Understand performance

This page describes the approximate performance that Bigtable can provide under optimal conditions, factors that can affect performance, and tips for testing and troubleshooting Bigtable performance issues.

Performance for typical workloads

Bigtable delivers highly predictable performance that is linearly scalable. When you avoid the causes of slower performance, each Bigtable node can provide the following approximate throughput, depending on the storage type that the cluster uses:

Storage Type	Reads		Writes		Scans
SSD	up to 17,000 rows per second	or	up to 14,000 rows per second	or	up to 220 MBps
HDD	up to 500 rows per second	or	up to 10,000 rows per second	or	up to 180 MBps
Infrequent access storage	up to 100 rows per second	or	up to 10,000 rows per second	or	up to 36 MBps

These estimates assume each row contains 1 KB.

In general, a cluster's performance scales linearly as you add nodes to the cluster. For example, if you create an SSD cluster with 10 nodes, the cluster can support up to 140,000 rows per second for a typical read-only or write-only workload.

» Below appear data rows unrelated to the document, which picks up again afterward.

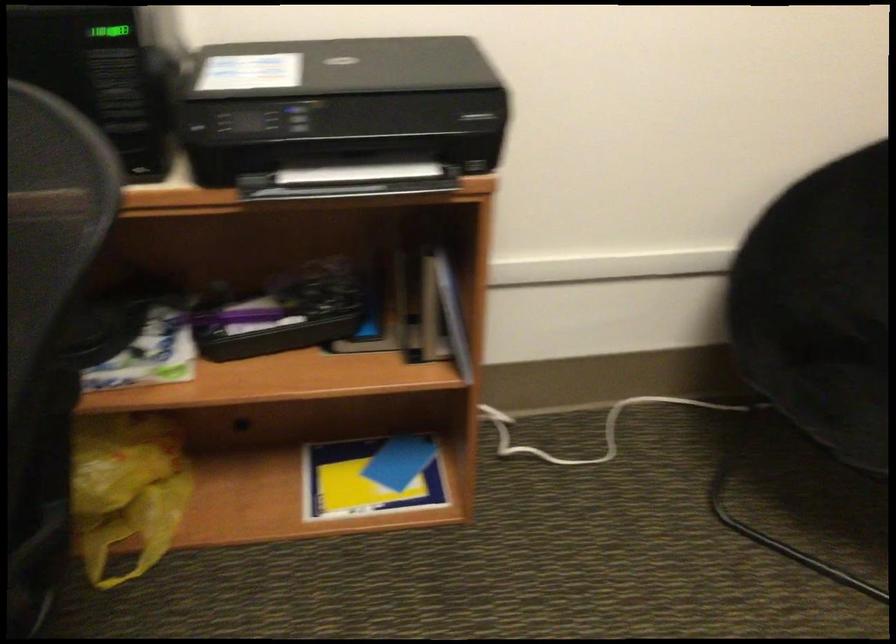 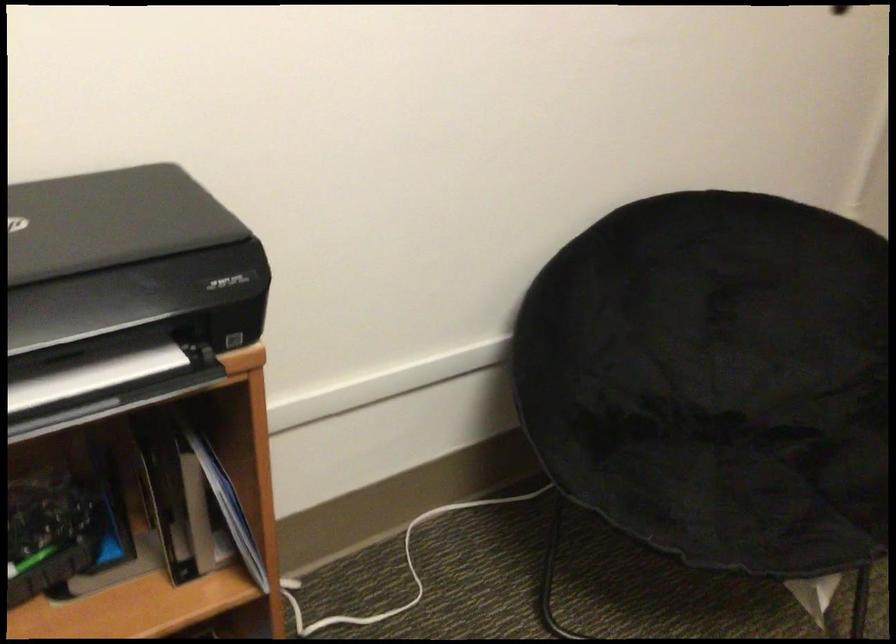 Question: Which direction would the cameraman need to move to produce the second image? Reply with the corresponding letter.

Choices:
 (A) Left
 (B) Right
 (C) Forward
 (D) Backward

Answer: (C) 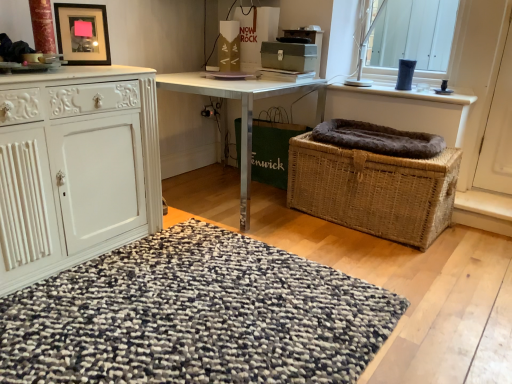 Question: From a real-world perspective, is metallic silver desk at center under textured woolen rug at center?

Choices:
 (A) no
 (B) yes

Answer: (A)

Question: Can you confirm if metallic silver desk at center is shorter than textured woolen rug at center?

Choices:
 (A) yes
 (B) no

Answer: (B)

Question: Can you confirm if metallic silver desk at center is bigger than textured woolen rug at center?

Choices:
 (A) no
 (B) yes

Answer: (B)

Question: Is metallic silver desk at center not inside textured woolen rug at center?

Choices:
 (A) no
 (B) yes

Answer: (B)

Question: Would you consider metallic silver desk at center to be distant from textured woolen rug at center?

Choices:
 (A) no
 (B) yes

Answer: (A)

Question: Considering the relative positions of matte black picture frame at upper left and woven brown picnic basket at lower right in the image provided, is matte black picture frame at upper left to the left or to the right of woven brown picnic basket at lower right?

Choices:
 (A) right
 (B) left

Answer: (B)

Question: Do you think matte black picture frame at upper left is within woven brown picnic basket at lower right, or outside of it?

Choices:
 (A) outside
 (B) inside

Answer: (A)

Question: In terms of size, does matte black picture frame at upper left appear bigger or smaller than woven brown picnic basket at lower right?

Choices:
 (A) big
 (B) small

Plan your Bigtable capacity

When planning your Bigtable clusters, decide whether you want to optimize for latency or throughput. For example, for a batch data processing job, you might care more about throughput and less about latency. In contrast, for an online service that serves user requests, you might prioritize lower latency over throughput. You can achieve the numbers in the Performance for typical workloads section when you optimize for throughput.

CPU utilization

In almost all cases, we recommend that you use autoscaling, which lets Bigtable add or remove nodes based on usage. For more information, see Autoscaling.

Use the following guidelines when configuring your autoscaling targets or if you choose manual node allocation. These guidelines apply regardless of the number of clusters your instance has. For a cluster with manual node allocation, you must monitor the cluster's CPU utilization with the goal of keeping CPU utilization below these values for optimal performance.

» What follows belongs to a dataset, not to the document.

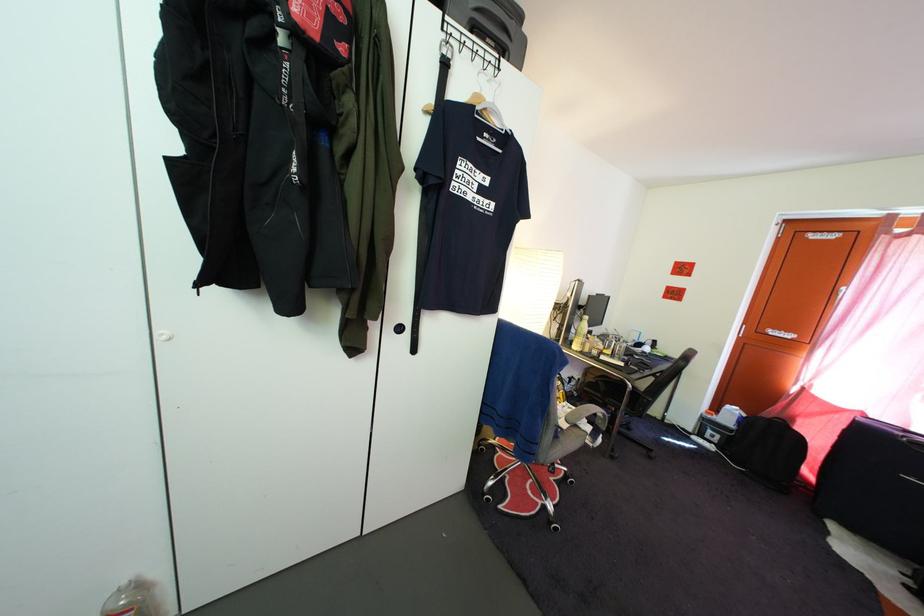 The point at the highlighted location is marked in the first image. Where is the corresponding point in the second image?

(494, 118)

Optimization goal	Maximum CPU utilization
Throughput	90%
Latency	60%

For more information on monitoring, see Monitoring.

Storage utilization

Storage is another consideration in capacity planning. The storage capacity of a cluster is determined by the storage type and the number of nodes in the cluster. When the amount of data stored in a cluster increases, Bigtable optimizes storage by distributing data across all nodes in the cluster.

You can determine the storage usage per node by dividing the cluster's storage utilization (bytes) by the number of nodes in the cluster. For example, consider a cluster that has three HDD nodes and 9 TB of data. Each node stores about 3 TB, which is 18.75% of the HDD storage per node limit of 16 TB.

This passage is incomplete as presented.